The Drawing Center exhibition, curated by Claire Gilman, begins with Ungerer’s earliest doodles as a child growing up in Nazi-occupied Alsace, where under the nationalistic duress of war he first learned to be an outlaw. Delicately subversive, they are inscribed with a mature, swaggering humor that takes a subject as terrifying as Hitler and renders him a fool.
In 1956, Ungerer was lured to New York City at the height of print, when publications offered vast opportunities for creative illustrators. Without contacts or even a high school diploma, Ungerer impressed art directors with his idiosyncratic drawing style and witty candor. He became sought after for advertising and editorial work, and most prominently, his unconventional children’s books, which featured society’s most repulsive characters—robbers, snakes, pigs, beggars—as compassionate protagonists.
Untitled, 1966 (drawing for The Party, first published by Paragraphic Books, Grossman Publishers, New York), ink and ink wash on paper, 18″ x 18″. Collection Musée Tomi Ungerer/Centre international de l’Illustration, Strasbourg. © Tomi Ungerer/Diogenes Verlag AG, Zürich. Photo courtesy Musées de la Ville de Strasbourg/Mathieu Bertola.
While working professionally in these PG-rated circles, he remained a deeply political artist, self-publishing bold posters against the Vietnam War, a book of harsh satire called The Underground Sketchbook, and sadomasochistic erotic drawings. But upon discovering his erotic work, the children’s-book community was scandalized. His books were removed from public libraries and his reputation tarnished. Dejected and unable to find work, he left New York in 1971, moving to Nova Scotia with his wife before finding a permanent home in Cork, Ireland.
This defection cost Ungerer the renown he deserves. It wasn’t until 1998 that he received the Hans Christian Andersen Award, the highest achievement for children’s-book authors, and a sign of the recent reappraisal of his career. Recent years have seen reissues of his children’s books in English and a large catalogue of his erotic drawings. In Strasbourg, he has a museum dedicated to his work, and in 2012, his life was the subject of a documentary film.

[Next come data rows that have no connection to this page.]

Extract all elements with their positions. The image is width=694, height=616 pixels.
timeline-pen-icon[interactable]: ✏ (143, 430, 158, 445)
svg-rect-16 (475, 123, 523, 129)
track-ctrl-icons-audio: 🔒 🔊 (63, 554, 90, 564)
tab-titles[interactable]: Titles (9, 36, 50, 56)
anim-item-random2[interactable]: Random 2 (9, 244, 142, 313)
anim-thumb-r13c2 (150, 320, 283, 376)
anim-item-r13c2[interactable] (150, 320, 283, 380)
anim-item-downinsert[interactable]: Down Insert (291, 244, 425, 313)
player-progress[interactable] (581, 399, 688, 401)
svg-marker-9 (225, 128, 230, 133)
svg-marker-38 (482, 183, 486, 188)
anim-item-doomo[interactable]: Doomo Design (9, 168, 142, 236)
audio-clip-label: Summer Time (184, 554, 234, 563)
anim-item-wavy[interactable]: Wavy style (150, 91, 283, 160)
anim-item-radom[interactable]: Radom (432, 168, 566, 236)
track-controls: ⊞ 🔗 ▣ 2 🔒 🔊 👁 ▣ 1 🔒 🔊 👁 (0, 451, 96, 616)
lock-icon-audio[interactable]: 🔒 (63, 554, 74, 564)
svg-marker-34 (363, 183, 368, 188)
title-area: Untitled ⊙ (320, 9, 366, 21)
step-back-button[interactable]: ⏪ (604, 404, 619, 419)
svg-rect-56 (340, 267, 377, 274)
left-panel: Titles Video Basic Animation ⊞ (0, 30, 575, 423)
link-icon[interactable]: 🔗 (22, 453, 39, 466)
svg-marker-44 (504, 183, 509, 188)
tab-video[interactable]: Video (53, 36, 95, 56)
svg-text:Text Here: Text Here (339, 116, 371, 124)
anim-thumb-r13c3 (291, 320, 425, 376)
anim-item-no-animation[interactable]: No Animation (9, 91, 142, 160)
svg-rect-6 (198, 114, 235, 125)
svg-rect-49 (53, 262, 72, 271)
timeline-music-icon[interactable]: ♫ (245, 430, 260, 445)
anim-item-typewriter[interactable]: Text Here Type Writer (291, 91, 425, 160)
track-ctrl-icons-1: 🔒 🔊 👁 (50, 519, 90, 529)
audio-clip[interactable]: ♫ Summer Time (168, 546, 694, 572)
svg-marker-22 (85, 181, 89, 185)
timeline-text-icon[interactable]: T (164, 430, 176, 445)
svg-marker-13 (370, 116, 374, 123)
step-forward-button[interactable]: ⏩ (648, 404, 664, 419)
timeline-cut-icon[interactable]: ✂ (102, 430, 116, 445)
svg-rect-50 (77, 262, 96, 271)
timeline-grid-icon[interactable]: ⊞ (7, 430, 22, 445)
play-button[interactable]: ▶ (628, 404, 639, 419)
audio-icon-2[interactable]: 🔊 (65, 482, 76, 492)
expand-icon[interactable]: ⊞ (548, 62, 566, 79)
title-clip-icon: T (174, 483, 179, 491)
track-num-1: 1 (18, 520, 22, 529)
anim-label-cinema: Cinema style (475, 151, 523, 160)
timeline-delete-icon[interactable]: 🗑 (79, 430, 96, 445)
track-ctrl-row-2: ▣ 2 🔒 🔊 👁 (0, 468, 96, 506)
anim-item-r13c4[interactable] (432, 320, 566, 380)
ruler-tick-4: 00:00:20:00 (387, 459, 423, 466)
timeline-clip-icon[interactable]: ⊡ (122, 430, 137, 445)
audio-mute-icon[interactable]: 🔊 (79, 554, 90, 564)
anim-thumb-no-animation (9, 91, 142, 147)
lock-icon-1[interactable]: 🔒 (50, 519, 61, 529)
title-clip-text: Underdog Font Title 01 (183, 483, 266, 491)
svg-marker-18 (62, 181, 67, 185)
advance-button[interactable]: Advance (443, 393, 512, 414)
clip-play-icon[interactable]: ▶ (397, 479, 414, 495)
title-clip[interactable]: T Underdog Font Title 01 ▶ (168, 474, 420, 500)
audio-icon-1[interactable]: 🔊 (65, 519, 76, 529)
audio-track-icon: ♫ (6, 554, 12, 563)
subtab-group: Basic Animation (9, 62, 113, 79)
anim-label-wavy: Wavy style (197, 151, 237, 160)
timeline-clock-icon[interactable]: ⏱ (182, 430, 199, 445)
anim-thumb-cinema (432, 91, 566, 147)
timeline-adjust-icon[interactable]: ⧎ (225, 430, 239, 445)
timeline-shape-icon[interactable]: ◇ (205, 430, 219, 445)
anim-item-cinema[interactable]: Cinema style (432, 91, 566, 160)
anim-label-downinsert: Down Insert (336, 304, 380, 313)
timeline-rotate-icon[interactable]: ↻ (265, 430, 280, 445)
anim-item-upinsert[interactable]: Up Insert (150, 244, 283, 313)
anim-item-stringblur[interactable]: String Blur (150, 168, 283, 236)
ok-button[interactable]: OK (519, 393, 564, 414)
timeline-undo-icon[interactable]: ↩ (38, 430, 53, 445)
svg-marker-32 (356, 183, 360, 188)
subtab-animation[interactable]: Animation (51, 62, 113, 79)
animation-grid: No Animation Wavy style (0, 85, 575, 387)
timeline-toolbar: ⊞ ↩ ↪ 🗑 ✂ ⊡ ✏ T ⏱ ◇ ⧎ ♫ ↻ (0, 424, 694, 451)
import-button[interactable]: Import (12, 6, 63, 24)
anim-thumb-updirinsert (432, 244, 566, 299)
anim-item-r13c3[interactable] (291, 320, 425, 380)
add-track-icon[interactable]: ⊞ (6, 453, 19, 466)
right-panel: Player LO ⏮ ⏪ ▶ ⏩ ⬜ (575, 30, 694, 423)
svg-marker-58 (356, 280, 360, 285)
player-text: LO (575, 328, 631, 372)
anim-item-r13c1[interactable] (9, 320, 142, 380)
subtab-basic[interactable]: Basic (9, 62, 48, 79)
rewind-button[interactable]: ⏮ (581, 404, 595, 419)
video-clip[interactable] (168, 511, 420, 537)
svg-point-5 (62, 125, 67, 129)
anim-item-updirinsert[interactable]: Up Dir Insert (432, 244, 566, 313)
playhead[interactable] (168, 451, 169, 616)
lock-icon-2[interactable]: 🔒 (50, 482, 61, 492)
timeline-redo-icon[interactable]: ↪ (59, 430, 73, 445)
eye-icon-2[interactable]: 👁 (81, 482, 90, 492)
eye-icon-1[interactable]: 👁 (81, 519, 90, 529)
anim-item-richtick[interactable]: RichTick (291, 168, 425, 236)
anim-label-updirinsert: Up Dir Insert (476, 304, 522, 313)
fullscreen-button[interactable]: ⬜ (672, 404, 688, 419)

Untitled, 1999 (drawing for Otto: The Autobiography of a Teddy Bear, first published by Diogenes Verlag AG, Zürich), pencil and ink wash on paper, 12″ x 16″. Collection: Musée Tomi Ungerer/Centre international de l’Illustration, Strasbourg. © Tomi Ungerer/Diogenes Verlag AG, Zürich. Photo courtesy Musées de la Ville de Strasbourg/Mathieu Bertola.
Fear of Feelings, 1982 (drawing for Symptomatics, published by Diogenes Verlag AG, Zürich), ink, ink wash, and colored pencil on tracing paper, 10″ x 8″. Tomi Ungerer Collection, Ireland. © Tomi Ungerer/Diogenes Verlag AG, Zürich
Untitled, 1944, pencil, ink, and watercolor on paper, 8 1/4″ x 9″. Collection: Musée Tomi Ungerer/Centre international de l’Illustration, Strasbourg. © Tomi Ungerer/Diogenes Verlag AG, Zürich. Photo courtesy Musées de la Ville de Strasbourg/Mathieu Bertola.

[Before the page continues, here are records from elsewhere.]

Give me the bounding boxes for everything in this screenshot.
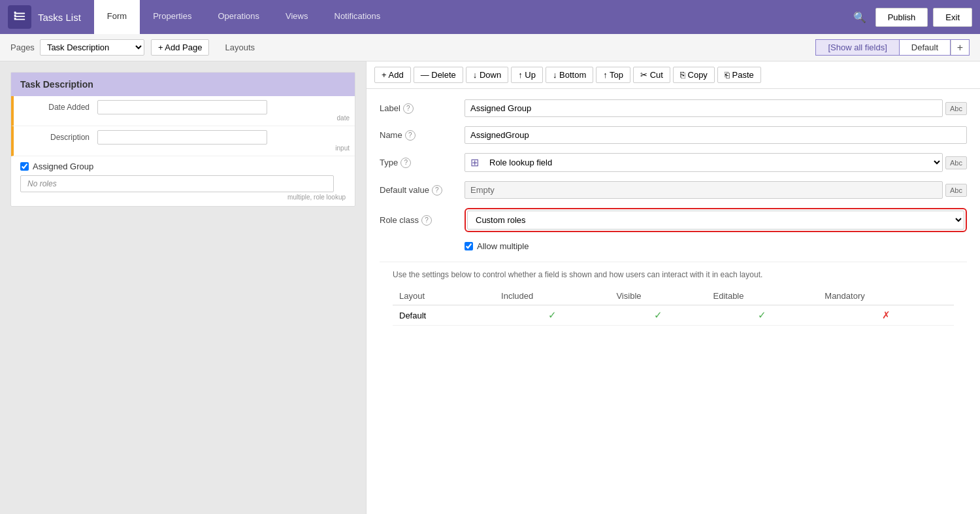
tab-views[interactable]: Views [272, 0, 321, 34]
properties-form: Label ? Abc Name ? Type [367, 89, 980, 336]
row-layout-name: Default [393, 305, 495, 326]
right-panel: + Add — Delete ↓ Down ↑ Up ↓ Bottom ↑ To… [366, 61, 980, 514]
name-row: Name ? [380, 126, 967, 144]
tab-operations[interactable]: Operations [204, 0, 272, 34]
role-class-label: Role class ? [380, 215, 465, 226]
name-input[interactable] [465, 126, 967, 144]
type-icon: ⊞ [465, 156, 484, 169]
default-value-help-icon[interactable]: ? [432, 185, 442, 196]
svg-rect-4 [14, 14, 16, 16]
toolbar: + Add — Delete ↓ Down ↑ Up ↓ Bottom ↑ To… [367, 61, 980, 89]
role-class-select[interactable]: Custom roles System roles All roles [467, 211, 964, 230]
default-value-row: Default value ? Abc [380, 181, 967, 199]
add-button[interactable]: + Add [374, 67, 411, 83]
top-nav: Tasks List Form Properties Operations Vi… [0, 0, 980, 34]
label-help-icon[interactable]: ? [403, 103, 414, 114]
row-mandatory: ✗ [818, 305, 954, 326]
label-abc-badge[interactable]: Abc [945, 102, 967, 115]
pages-bar: Pages Task Description + Add Page Layout… [0, 34, 980, 61]
role-class-help-icon[interactable]: ? [421, 215, 432, 226]
main-content: Task Description Date Added date Descrip… [0, 61, 980, 514]
layout-tab-show-all[interactable]: [Show all fields] [816, 40, 899, 55]
search-button[interactable]: 🔍 [849, 7, 870, 27]
allow-multiple-label: Allow multiple [477, 241, 529, 251]
pages-label: Pages [10, 43, 35, 52]
label-input[interactable] [465, 99, 943, 117]
date-added-label: Date Added [19, 100, 97, 112]
tab-properties[interactable]: Properties [140, 0, 204, 34]
add-layout-button[interactable]: + [951, 40, 969, 55]
svg-rect-3 [14, 12, 16, 14]
name-help-icon[interactable]: ? [405, 130, 416, 141]
cut-button[interactable]: ✂ Cut [633, 67, 670, 83]
type-field-label: Type ? [380, 158, 465, 168]
role-class-select-wrap: Custom roles System roles All roles [465, 208, 967, 232]
publish-button[interactable]: Publish [875, 8, 928, 27]
app-icon [8, 5, 31, 29]
layout-table: Layout Included Visible Editable Mandato… [393, 287, 954, 326]
role-class-row: Role class ? Custom roles System roles A… [380, 208, 967, 232]
description-label: Description [19, 130, 97, 142]
paste-button[interactable]: ⎗ Paste [717, 67, 761, 83]
form-field-date-added: Date Added date [11, 96, 355, 126]
type-help-icon[interactable]: ? [400, 158, 411, 168]
svg-rect-5 [14, 18, 16, 20]
app-title: Tasks List [38, 12, 81, 23]
layout-tabs: [Show all fields] Default + [815, 39, 970, 56]
name-field-label: Name ? [380, 130, 465, 141]
add-page-button[interactable]: + Add Page [151, 39, 210, 56]
default-value-abc-badge[interactable]: Abc [945, 184, 967, 197]
form-field-description: Description input [11, 126, 355, 156]
row-visible: ✓ [610, 305, 706, 326]
type-abc-badge[interactable]: Abc [945, 156, 967, 169]
assigned-group-checkbox[interactable] [20, 162, 29, 171]
form-page: Task Description Date Added date Descrip… [10, 72, 355, 207]
type-select-wrap[interactable]: ⊞ Role lookup field [465, 153, 943, 172]
exit-button[interactable]: Exit [933, 8, 972, 27]
assigned-group-section: Assigned Group No roles multiple, role l… [11, 156, 355, 206]
label-field-label: Label ? [380, 103, 465, 114]
allow-multiple-row: Allow multiple [380, 241, 967, 251]
down-button[interactable]: ↓ Down [466, 67, 508, 83]
bottom-button[interactable]: ↓ Bottom [546, 67, 593, 83]
allow-multiple-checkbox[interactable] [465, 242, 473, 250]
row-included: ✓ [495, 305, 610, 326]
row-editable: ✓ [707, 305, 819, 326]
col-mandatory: Mandatory [818, 287, 954, 305]
field-type-hint: multiple, role lookup [20, 194, 346, 201]
form-page-title: Task Description [11, 73, 355, 96]
copy-button[interactable]: ⎘ Copy [673, 67, 715, 83]
layouts-label: Layouts [225, 43, 255, 52]
tab-notifications[interactable]: Notifications [321, 0, 394, 34]
date-added-hint: date [97, 114, 355, 122]
delete-button[interactable]: — Delete [414, 67, 463, 83]
col-layout: Layout [393, 287, 495, 305]
description-hint: input [97, 145, 355, 152]
layout-settings-desc: Use the settings below to control whethe… [380, 262, 967, 279]
col-editable: Editable [707, 287, 819, 305]
nav-right: 🔍 Publish Exit [849, 7, 972, 27]
nav-tabs: Form Properties Operations Views Notific… [94, 0, 849, 34]
default-value-label: Default value ? [380, 185, 465, 196]
layout-tab-default[interactable]: Default [900, 40, 951, 55]
assigned-group-label: Assigned Group [33, 162, 93, 171]
table-row: Default ✓ ✓ ✓ ✗ [393, 305, 954, 326]
no-roles-box: No roles [20, 175, 334, 192]
pages-select[interactable]: Task Description [40, 39, 144, 56]
type-row: Type ? ⊞ Role lookup field Abc [380, 153, 967, 172]
default-value-input[interactable] [465, 181, 943, 199]
description-input[interactable] [97, 130, 267, 145]
col-visible: Visible [610, 287, 706, 305]
tab-form[interactable]: Form [94, 0, 140, 34]
role-class-highlight: Custom roles System roles All roles [465, 208, 967, 232]
col-included: Included [495, 287, 610, 305]
date-added-input[interactable] [97, 100, 267, 114]
left-panel: Task Description Date Added date Descrip… [0, 61, 366, 514]
label-row: Label ? Abc [380, 99, 967, 117]
up-button[interactable]: ↑ Up [511, 67, 543, 83]
type-select[interactable]: Role lookup field [484, 154, 942, 171]
top-button[interactable]: ↑ Top [596, 67, 630, 83]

“All in One” follows this trend, showing that Ungerer has been anything but inactive since leaving New York. The range of subject matter is astounding, spanning the terrors of World War II and the turbulence of the sixties, and reaching into the present, with a last-minute addition of the artist’s response to the Charlie Hebdo attacks: a cartoon of Lady Liberty crucified.
His career represents a bygone era of eccentricity in advertising and the revolutionary potential of children’s books. Observed without the sheen of controversy, his erotic work is full of nuance: Fornicon has a fluorescent-lit quality, and steady black lines imagine men and women equipped with bizarre sex machines, like rickety, salivating superheroes. In contrast, Totempole, also using sadomasichism’s external devices and scenarios, expresses inwardness through the sketchy, hesitant line of specificity. These erotic works are given their own separate gallery, with a disclaimer for parents of young children. It’s hard to avoid, as the gallery’s entrance sits just above a theater screening animated film adaptations of Ungerer’s children’s books. On opening night, giggles erupted up the theater steps; the crowd was mostly adults.

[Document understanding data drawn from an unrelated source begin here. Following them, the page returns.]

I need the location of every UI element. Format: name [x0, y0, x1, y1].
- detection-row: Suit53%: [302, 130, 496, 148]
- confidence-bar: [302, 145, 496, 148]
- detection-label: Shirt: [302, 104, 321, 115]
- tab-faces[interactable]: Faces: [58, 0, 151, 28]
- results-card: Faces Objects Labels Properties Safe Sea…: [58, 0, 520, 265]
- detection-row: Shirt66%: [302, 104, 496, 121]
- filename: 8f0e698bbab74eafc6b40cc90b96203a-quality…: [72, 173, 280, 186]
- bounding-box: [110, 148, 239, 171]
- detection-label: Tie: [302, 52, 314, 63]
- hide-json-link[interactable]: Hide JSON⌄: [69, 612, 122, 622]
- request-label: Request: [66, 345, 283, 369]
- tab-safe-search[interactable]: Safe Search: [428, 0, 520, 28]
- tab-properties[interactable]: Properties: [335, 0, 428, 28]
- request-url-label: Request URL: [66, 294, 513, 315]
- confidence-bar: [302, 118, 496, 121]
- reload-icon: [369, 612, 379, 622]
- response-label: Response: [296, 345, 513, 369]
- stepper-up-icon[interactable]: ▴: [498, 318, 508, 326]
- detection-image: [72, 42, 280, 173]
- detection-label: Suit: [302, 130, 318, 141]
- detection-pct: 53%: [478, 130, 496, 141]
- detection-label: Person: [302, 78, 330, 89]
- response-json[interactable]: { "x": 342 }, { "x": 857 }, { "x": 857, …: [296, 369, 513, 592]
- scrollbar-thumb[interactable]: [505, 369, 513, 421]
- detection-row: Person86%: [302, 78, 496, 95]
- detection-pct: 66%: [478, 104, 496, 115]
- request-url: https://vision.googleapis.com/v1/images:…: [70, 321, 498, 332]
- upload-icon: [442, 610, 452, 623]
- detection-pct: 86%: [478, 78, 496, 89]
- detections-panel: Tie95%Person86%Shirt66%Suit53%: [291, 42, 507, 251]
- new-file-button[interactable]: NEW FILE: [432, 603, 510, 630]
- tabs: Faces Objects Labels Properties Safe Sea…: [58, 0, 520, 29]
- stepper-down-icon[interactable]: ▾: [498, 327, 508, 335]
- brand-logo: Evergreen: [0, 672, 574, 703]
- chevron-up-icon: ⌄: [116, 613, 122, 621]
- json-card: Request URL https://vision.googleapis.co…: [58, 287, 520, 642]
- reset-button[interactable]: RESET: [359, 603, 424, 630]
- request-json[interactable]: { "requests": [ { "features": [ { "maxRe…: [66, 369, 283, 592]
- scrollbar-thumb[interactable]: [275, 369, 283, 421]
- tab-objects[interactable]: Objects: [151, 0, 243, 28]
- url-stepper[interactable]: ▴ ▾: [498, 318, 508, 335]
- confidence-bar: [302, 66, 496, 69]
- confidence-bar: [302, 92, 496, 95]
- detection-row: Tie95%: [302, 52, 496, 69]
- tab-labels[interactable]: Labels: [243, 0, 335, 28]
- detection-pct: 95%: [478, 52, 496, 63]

I met Ungerer a few days later at his hotel in Soho, a neighborhood that epitomizes the city’s transformation since the time he ran wild here. His features have been sharpened rather than softened by time, and his blue eyes project lively light. In an art world that has grown to valorize polite professionalism, Ungerer’s irreverent personality has the air of a once-upon-a-time legend. He’s quick to inject dark humor into the most mundane interactions. He begged the waiter for decaffeinated coffee, declaring, “Otherwise I will blow up. But don’t worry, you are invited to my funeral. Look, you’re already all dressed in black for the occasion!” He soon hijacked the interview, beginning with his own line of questioning.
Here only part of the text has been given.